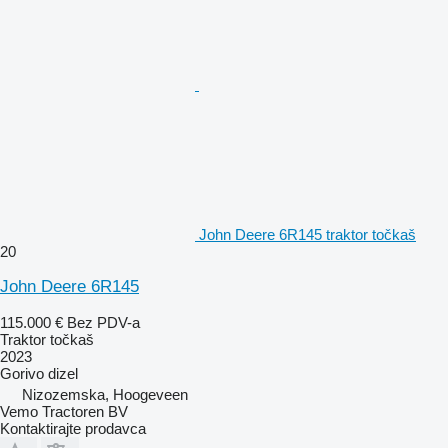
John Deere 6R145 traktor točkaš
20
John Deere 6R145
115.000 €
Bez PDV-a
Traktor točkaš
2023
Gorivo
dizel
Nizozemska, Hoogeveen
Vemo Tractoren BV
Kontaktirajte prodavca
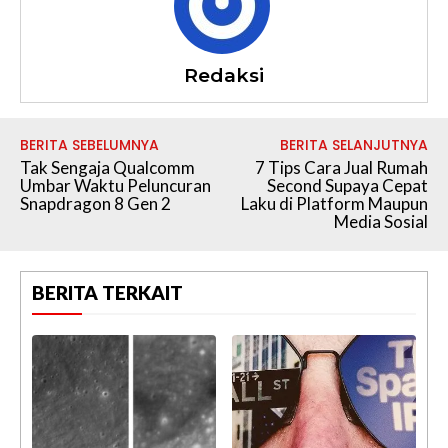
Redaksi
BERITA SEBELUMNYA
BERITA SELANJUTNYA
Tak Sengaja Qualcomm
7 Tips Cara Jual Rumah
Umbar Waktu Peluncuran
Second Supaya Cepat
Snapdragon 8 Gen 2
Laku di Platform Maupun
Media Sosial
BERITA TERKAIT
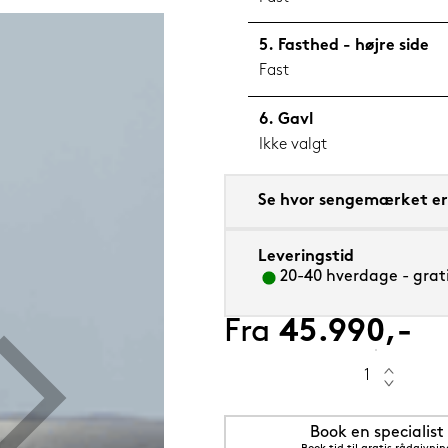
Fasthed - højre side
Fast
Gavl
 cm Flourine (blå)
Ikke valgt
Se hvor sengemærket er 
Leveringstid
20-40 hverdage - grati
Fra
45.990,-
Book en specialist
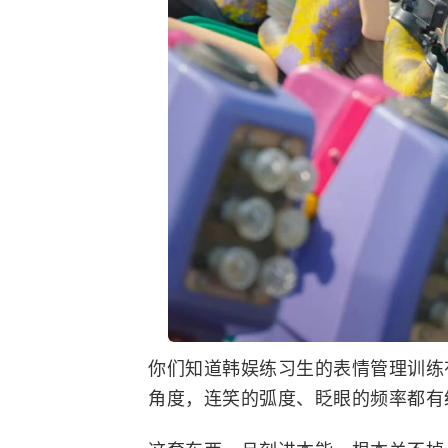
你们知道韩娱练习生的表情管理训练
角度，连笑的弧度、眨眼的频率都有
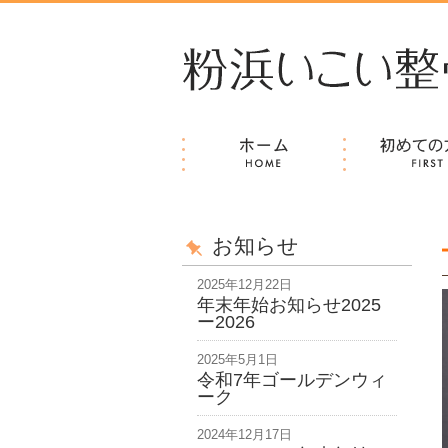
住之江区の整体「粉浜いこい整骨院」痛みやシビ
お知らせ
2025年12月22日
年末年始お知らせ2025
ー2026
2025年5月1日
令和7年ゴールデンウィ
ーク
2024年12月17日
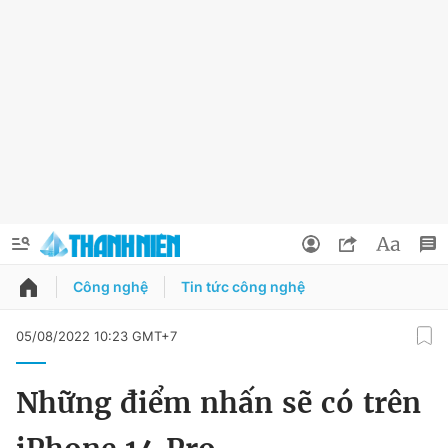
Công nghệ
Tin tức công nghệ
QUẢNG CÁO
ĐẶT BÁO
05/08/2022 10:23 GMT+7
Thông tin tài khoản
Những điểm nhấn sẽ có trên
Đổi mật khẩu
Chuyên mục
Tin đã lưu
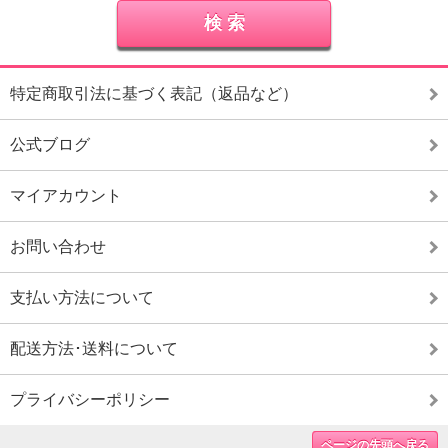
特定商取引法に基づく表記（返品など）
公式ブログ
マイアカウント
お問い合わせ
支払い方法について
配送方法･送料について
プライバシーポリシー
ページの先頭へ戻る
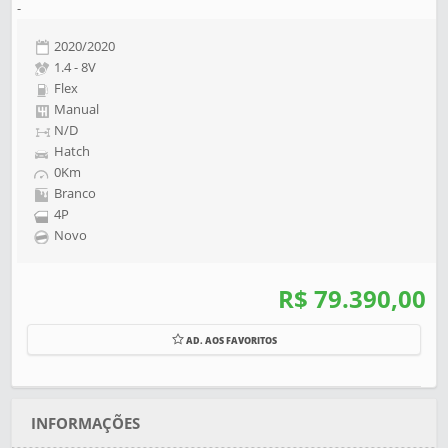
-
2020/2020
1.4 - 8V
Flex
Manual
N/D
Hatch
0Km
Branco
4P
Novo
R$ 79.390,00
AD. AOS FAVORITOS
INFORMAÇÕES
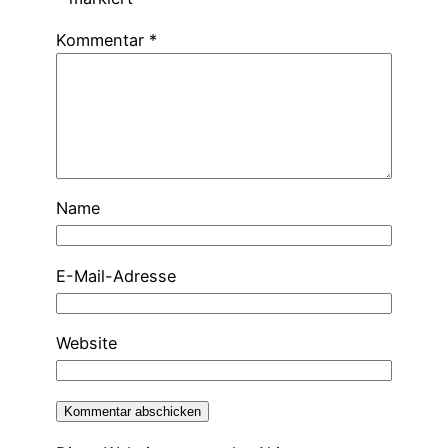
Kommentar
*
Name
E-Mail-Adresse
Website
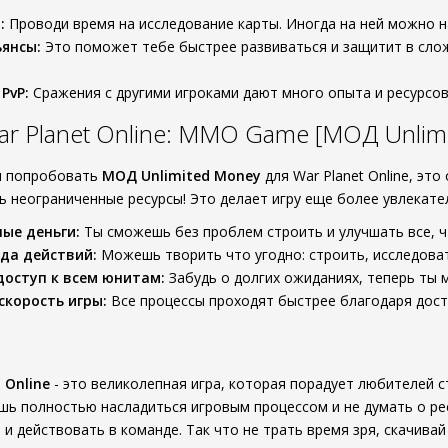
:
Проводи время на исследование карты. Иногда на ней можно н
ьянсы:
Это поможет тебе быстрее развиваться и защитит в сло
PvP:
Сражения с другими игроками дают много опыта и ресурсов,
r Planet Online: MMO Game [МОД Unlim
я попробовать
МОД Unlimited Money
для War Planet Online, эт
ть неограниченные ресурсы! Это делает игру еще более увлекате
ые деньги:
Ты сможешь без проблем строить и улучшать все, ч
да действий:
Можешь творить что угодно: строить, исследоват
оступ к всем юнитам:
Забудь о долгих ожиданиях, теперь ты
корость игры:
Все процессы проходят быстрее благодаря дост
 Online
- это великолепная игра, которая порадует любителей 
ь полностью насладиться игровым процессом и не думать о ресу
и действовать в команде. Так что не трать время зря, скачива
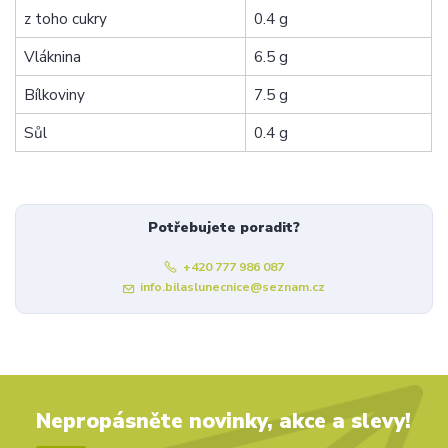
z toho cukry
0.4 g
Vláknina
6.5 g
Bílkoviny
7.5 g
Sůl
0.4 g
Potřebujete poradit?
+420 777 986 087
info.bilaslunecnice@seznam.cz
Nepropásněte novinky, akce a slevy!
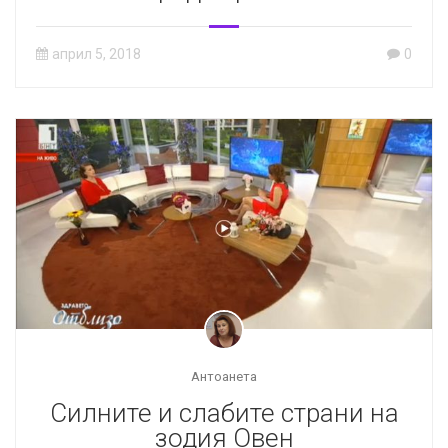
април 5, 2018
0
Антоанета
Силните и слабите страни на
зодия Овен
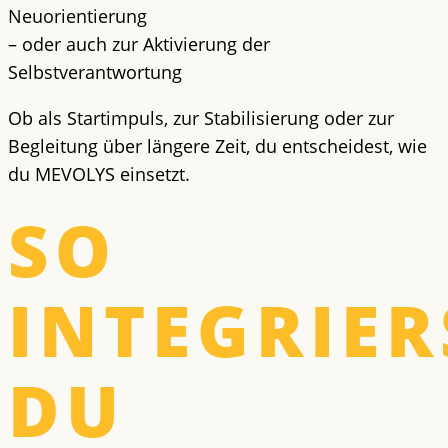
Neuorientierung
– oder auch zur Aktivierung der
Selbstverantwortung
Ob als Startimpuls, zur Stabilisierung oder zur
Begleitung über längere Zeit, du entscheidest, wie
du MEVOLYS einsetzt.
SO
INTEGRIER
DU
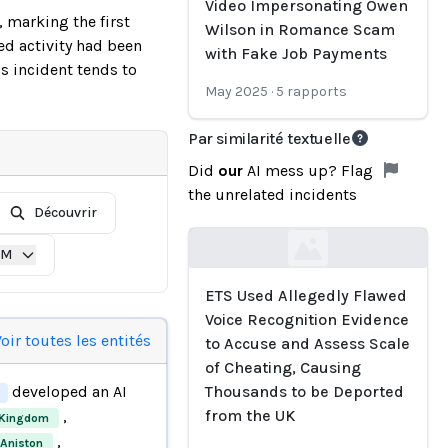
Video Impersonating Owen
, marking the first
Wilson in Romance Scam
ted activity had been
with Fake Job Payments
s incident tends to
May 2025
·
5
rapports
Par similarité textuelle
Did
our
AI mess up? Flag
the unrelated incidents
Découvrir
IM
Loading...
ETS Used Allegedly Flawed
Voice Recognition Evidence
oir toutes les entités
to Accuse and Assess Scale
of Cheating, Causing
developed an AI
Thousands to be Deported
from the UK
,
d Kingdom
,
 Aniston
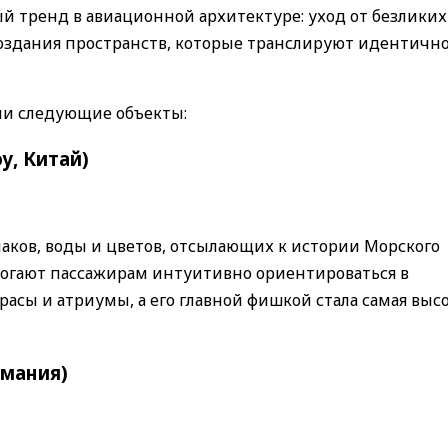
 тренд в авиационной архитектуре: уход от безликих
оздания пространств, которые транслируют идентично
ли следующие объекты:
у, Китай)
ков, воды и цветов, отсылающих к истории Морского
могают пассажирам интуитивно ориентироваться в
асы и атриумы, а его главной фишкой стала самая высо
рмания)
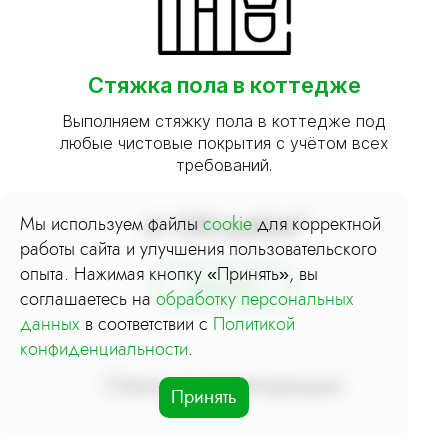
Стяжка пола в коттедже
Выполняем стяжку пола в коттедже под
любые чистовые покрытия с учётом всех
требований.
Мы используем файлы
от 530 руб/м²
cookie
для корректной
работы сайта и улучшения пользовательского
опыта. Нажимая кнопку «Принять», вы
Заказать
соглашаетесь на
обработку персональных
данных
в соответствии с
Политикой
конфиденциальности
.
Стены и перегородки
Принять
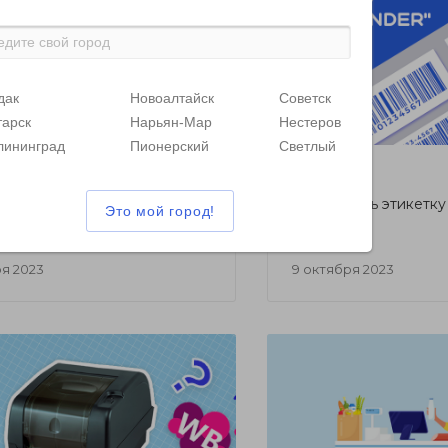
дак
Новоалтайск
Советск
тарск
Нарьян-Мар
Нестеров
лининград
Пионерский
Светлый
СТАТЬИ
строить принтеры с
Как создать этикетку
uth и Wi-Fi
ря 2023
9 октября 2023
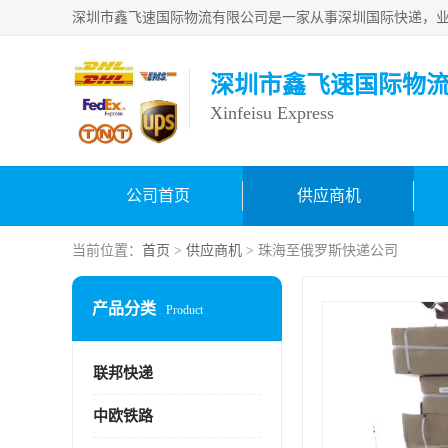
深圳市鑫飞速国际物
Xinfeisu Express
公司首页
供应商机
当前位置：
首页
>
供应商机
> 珠海至俄罗斯快递公司
产品分类
Product
联邦快递
中欧铁路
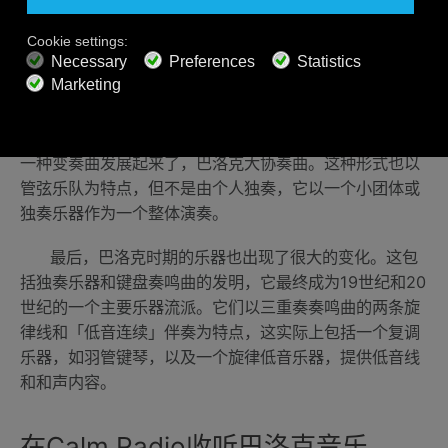
三种巴洛克风格对发展一些新的和独特的特点特别重
要。巴洛克独奏协奏曲是管弦乐队的作品，也是一种独奏
乐器。它提供了一个伟大的媒介，让人去探索对比的音响
效果，不同的声音密度和戏剧性的艺术大师独唱效果，这
吸引了公众和创造了巴洛克审美。与此同时，协奏曲的另
一种变奏曲发展起来了，巴洛克大协奏曲。这种形式也以
管弦乐队为特点，但不是由个人独奏，它以一个小团体或
独奏乐器作为一个整体演奏。
最后，巴洛克时期的乐器也出现了很大的变化。这包
括独奏乐器和键盘奏鸣曲的发明，它最终成为19世纪和20
世纪的一个主要乐器流派。它们以三重奏奏鸣曲的两条旋
律线和「低音连续」伴奏为特点，这实际上包括一个复调
乐器，如羽管键琴，以及一个旋律低音乐器，提供低音线
和和声内容。
在Calm Radio收听巴洛克音乐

__Goal of the exercise__.
Find the lines above that hold "Принять", then copy each of them.

__Answer box__.
опыта. Нажимая кнопку «Принять», вы
Принять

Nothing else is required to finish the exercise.